- TASK DIRECTIONS:
The reply should contain the full listing exactly as written and no pictures at all.

- RECORDS TO USE:

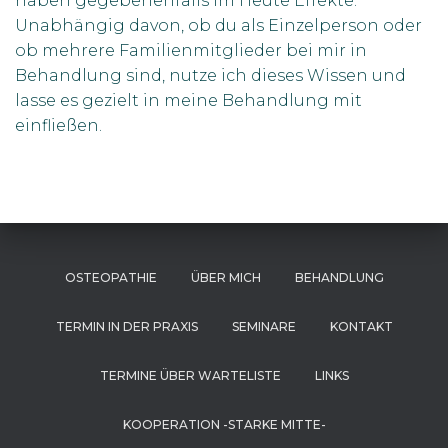
haben gegebenenfalls im Heute Effekte.
N
Unabhängig davon, ob du als Einzelperson oder
ob mehrere Familienmitglieder bei mir in
Behandlung sind, nutze ich dieses Wissen und
lasse es gezielt in meine Behandlung mit
einfließen.
OSTEOPATHIE
ÜBER MICH
BEHANDLUNG
TERMIN IN DER PRAXIS
SEMINARE
KONTAKT
TERMINE ÜBER WARTELISTE
LINKS
KOOPERATION -STARKE MITTE-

- EXPECTED ANSWER:
haben gegebenenfalls im Heute Effekte.
N
Unabhängig davon, ob du als Einzelperson oder
ob mehrere Familienmitglieder bei mir in
Behandlung sind, nutze ich dieses Wissen und
lasse es gezielt in meine Behandlung mit
einfließen.
OSTEOPATHIE
ÜBER MICH
BEHANDLUNG
TERMIN IN DER PRAXIS
SEMINARE
KONTAKT
TERMINE ÜBER WARTELISTE
LINKS
KOOPERATION -STARKE MITTE-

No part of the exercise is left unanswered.